Welcome to the “My Place” page
My name is Scott
I run the Rope and Wire website.

My original idea for this page was to give those living in the country the opportunity to tell others about the things that made their farm or ranch so special.
Well, I’ve come to the conclusion that either no one likes to brag or no one lives on a farm or a ranch. Whatever the case, no one submitted an article so I felt it was high time to try something different.
So for now this will be literally “My Place.” I’ll use this page to post a western blog or short articles. They will either be mine, or possibly one from a contributing R&W community member.

The theme will remain Western but the content will change weekly, or there about.

If you click on any of the links to past blog's, you can return to this page by clicking on the My Place button across from my picture.

I hope you enjoy it but if not, might I suggest you “stroll the grounds.” Read a story or watch a movie.

Thanks for visiting.

Scott







Whiskey, and make it the "good stuff"

A cowboy walks into a saloon and moseys up to the bar. “I’ll take a whiskey,” he orders, “and make it the good stuff.” The bartender slaps a small glass onto the bar, pulls a bottle off the back shelf, and pours him a shot. The ol’ cowboy grabs it up and gulps it down. He pounds on his chest a couple of times and lets out a whoop. “That’s some powerful tanglefoot you got their barkeep. I’ll take another.”

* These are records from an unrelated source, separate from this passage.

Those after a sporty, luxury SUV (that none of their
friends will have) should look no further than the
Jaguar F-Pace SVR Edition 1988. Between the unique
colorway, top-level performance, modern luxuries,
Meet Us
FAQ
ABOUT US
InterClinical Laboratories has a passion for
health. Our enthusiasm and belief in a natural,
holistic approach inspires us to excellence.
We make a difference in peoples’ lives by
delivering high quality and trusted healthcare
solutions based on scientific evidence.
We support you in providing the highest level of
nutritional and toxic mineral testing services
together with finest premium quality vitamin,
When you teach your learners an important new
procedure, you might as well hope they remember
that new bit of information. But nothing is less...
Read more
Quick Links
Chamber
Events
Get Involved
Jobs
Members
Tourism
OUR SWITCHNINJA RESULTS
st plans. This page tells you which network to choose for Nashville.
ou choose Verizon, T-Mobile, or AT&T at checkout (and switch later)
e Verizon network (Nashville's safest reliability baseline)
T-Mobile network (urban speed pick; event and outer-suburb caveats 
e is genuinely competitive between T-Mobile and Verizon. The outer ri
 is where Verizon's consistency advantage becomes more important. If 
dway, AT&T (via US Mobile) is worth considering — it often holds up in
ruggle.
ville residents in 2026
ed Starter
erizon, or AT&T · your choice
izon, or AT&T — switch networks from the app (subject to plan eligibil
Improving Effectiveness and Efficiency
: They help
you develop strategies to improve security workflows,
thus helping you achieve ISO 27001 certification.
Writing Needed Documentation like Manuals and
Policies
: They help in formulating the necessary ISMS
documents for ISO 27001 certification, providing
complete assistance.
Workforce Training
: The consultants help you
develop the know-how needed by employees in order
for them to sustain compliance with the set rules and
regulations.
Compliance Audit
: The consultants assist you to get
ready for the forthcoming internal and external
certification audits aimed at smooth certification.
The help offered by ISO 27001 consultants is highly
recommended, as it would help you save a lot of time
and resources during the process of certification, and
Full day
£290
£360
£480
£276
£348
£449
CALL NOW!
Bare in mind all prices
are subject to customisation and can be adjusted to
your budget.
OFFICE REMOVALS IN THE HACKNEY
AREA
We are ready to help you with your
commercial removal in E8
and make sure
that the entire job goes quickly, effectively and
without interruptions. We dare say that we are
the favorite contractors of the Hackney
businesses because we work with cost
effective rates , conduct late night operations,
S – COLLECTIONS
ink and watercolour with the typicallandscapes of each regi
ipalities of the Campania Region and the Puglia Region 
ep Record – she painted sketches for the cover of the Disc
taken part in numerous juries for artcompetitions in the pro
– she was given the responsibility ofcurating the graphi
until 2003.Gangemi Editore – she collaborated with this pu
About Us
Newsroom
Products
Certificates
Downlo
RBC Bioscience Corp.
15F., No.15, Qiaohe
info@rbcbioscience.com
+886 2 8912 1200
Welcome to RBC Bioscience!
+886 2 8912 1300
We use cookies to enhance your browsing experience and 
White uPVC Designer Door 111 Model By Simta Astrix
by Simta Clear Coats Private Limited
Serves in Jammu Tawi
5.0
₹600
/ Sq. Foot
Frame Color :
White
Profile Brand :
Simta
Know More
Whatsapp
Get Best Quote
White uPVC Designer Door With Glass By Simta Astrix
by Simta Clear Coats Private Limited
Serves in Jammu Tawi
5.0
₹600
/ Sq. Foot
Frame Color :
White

This was a classic scene from the Old West played out in countless mining camps and cow town saloons of the 1800’s. Question is… what did the cowboy really get? What exactly was he drinking?

I can guarantee you it wasn’t anything like the distilled and aged beverage we get these days. There was no such thing as “quality control”, and “Standards and Practices” didn’t yet exist.

In fact, mixing up a batch of whiskey was really not much of an art or a science. The whiskey served in many of the saloons back then was a fairly nasty concoction, which more than likely was put together in a back room by the bartender himself.

The basic ingredient was usually raw alcohol, and to that, any number of strange ingredients may have been added to the batch including, but not limited to creosote, burnt sugar and chewing tobacco.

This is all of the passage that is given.